MALGRÉ SES BONNES INTENTIONS ET SES ACTIONS EN RAPPORT AVEC LES ÉNERGIES RENOUVELABLES, LA FRANCE NE PEUT TRAVAILLER DE MANIÈRE ISOLÉE DANS LE MONDE. © MRGANSO, PIXABAY
Les pays les plus puissants déterminent la composition du bouquet énergétique
Cependant, le gros problème auquel le monde est de plus en plus confronté, c’est le manque de coopération internationale, selon Luc Désiré Omgba. « Lors des réunions à l’ONU, chacun y va de son discours, on assiste de plus en plus à des blocages de chaque côté. Ce n’est plus un espace de discussion, idem pour les COP dont la prochaine COP 28 se tiendra à Dubaï du 30 novembre au 12 décembre. Le prix du pétrole est déterminé par l’Arabie saoudite, des pays comme la Chine et l’Inde ont plus de poids et déterminent le prix plafond, et derrière l’Union européenne et la France ne font qu’assister à la discussion. Le prix est fixé, et la France n’y peut pas grand-chose » et à partir de là, est également fixé ce qui compose le bouquet énergétique. La conséquence directe de la composition de ce bouquet énergétique, c’est évidemment l’impact sur le climat par la plus ou moins grande présence des énergies fossiles, et des énergies renouvelables.

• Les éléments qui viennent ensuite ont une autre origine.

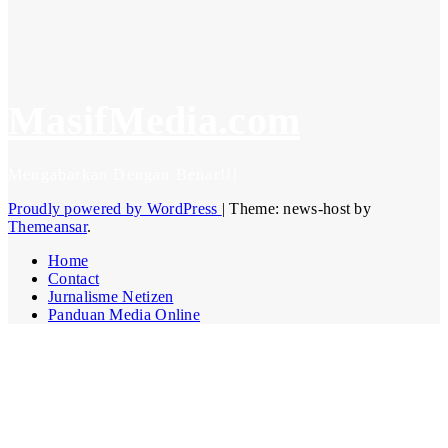
June 19, 2026
Admin Masif
Media
MasifMedia.com
Mengabarkan Dengan Benar!!!
Proudly powered by WordPress
|
Theme: news-host by
Themeansar
.
Home
Contact
Jurnalisme Netizen
Panduan Media Online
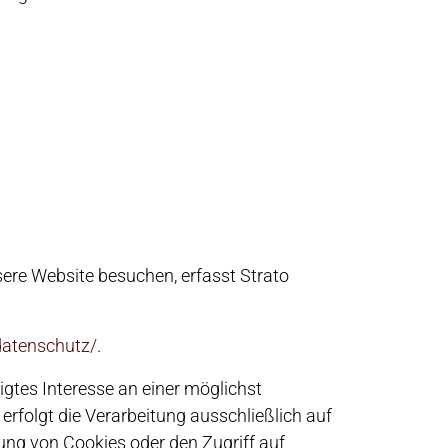
nsere Website besuchen, erfasst Strato
datenschutz/
.
igtes Interesse an einer möglichst
erfolgt die Verarbeitung ausschließlich auf
rung von Cookies oder den Zugriff auf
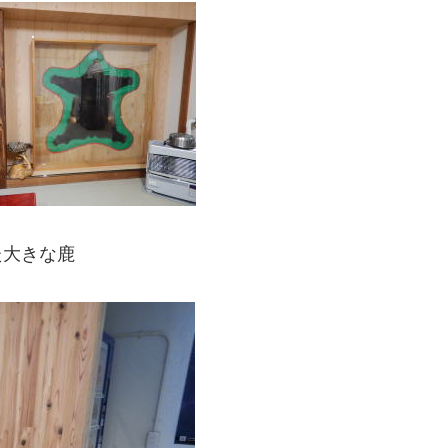
た大きな鹿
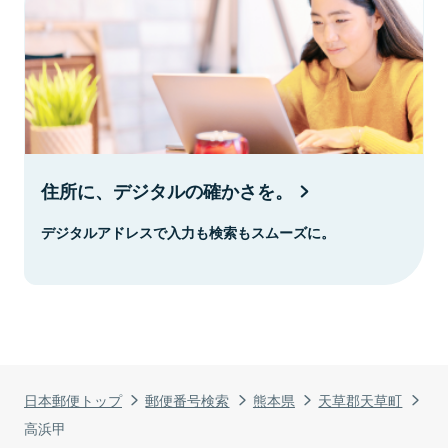
住所に、デジタルの確かさを。
デジタルアドレスで入力も検索もスムーズに。
日本郵便トップ
郵便番号検索
熊本県
天草郡天草町
高浜甲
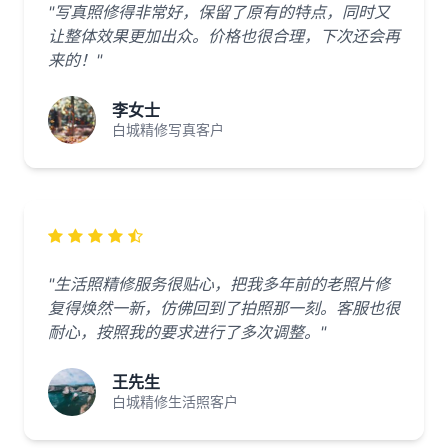
"写真照修得非常好，保留了原有的特点，同时又
让整体效果更加出众。价格也很合理，下次还会再
来的！"
李女士
白城精修写真客户
"生活照精修服务很贴心，把我多年前的老照片修
复得焕然一新，仿佛回到了拍照那一刻。客服也很
耐心，按照我的要求进行了多次调整。"
王先生
白城精修生活照客户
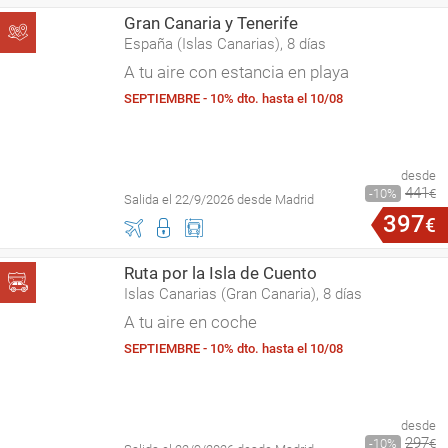
Gran Canaria y Tenerife
España (Islas Canarias), 8 días
A tu aire con estancia en playa
SEPTIEMBRE - 10% dto. hasta el 10/08
desde
441
10
€
Salida el 22/9/2026 desde Madrid
397
€
Ruta por la Isla de Cuento
Islas Canarias (Gran Canaria), 8 días
A tu aire en coche
SEPTIEMBRE - 10% dto. hasta el 10/08
desde
297
10
€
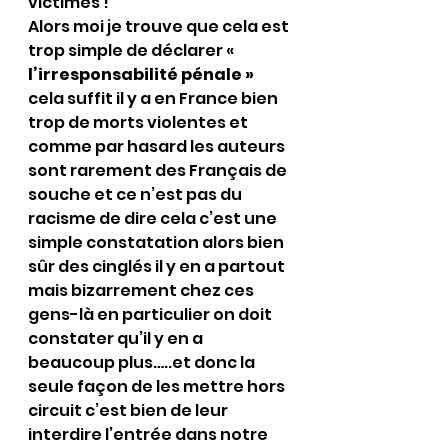
victimes !
Alors moi je trouve que cela est 
trop simple de déclarer « 
l’irresponsabilité pénale »
cela suffit il y a en France bien 
trop de morts violentes et 
comme par hasard les auteurs 
sont rarement des Français de 
souche et ce n’est pas du 
racisme de dire cela c’est une 
simple constatation alors bien 
sûr des cinglés il y en a partout 
mais bizarrement chez ces 
gens-là en particulier on doit 
constater qu’il y en a 
beaucoup plus…..et donc la 
seule façon de les mettre hors 
circuit c’est bien de leur 
interdire l’entrée dans notre 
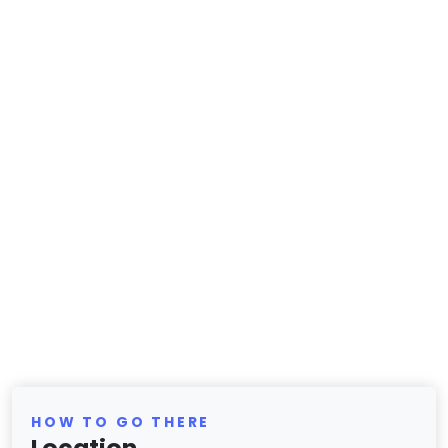
HOW TO GO THERE
Location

In fine, l’économie mondiale ne sera prête à affronter la transition énergétique que si une coopération mondiale se met en place. Si ce n’est pas le cas, les pays qui font le plus d’efforts risquent d’être désavantagés, tout en laissant les plus puissants continuer à vendre et acheter des énergies fossiles, donc à polluer, et par extension, à réchauffer la Planète.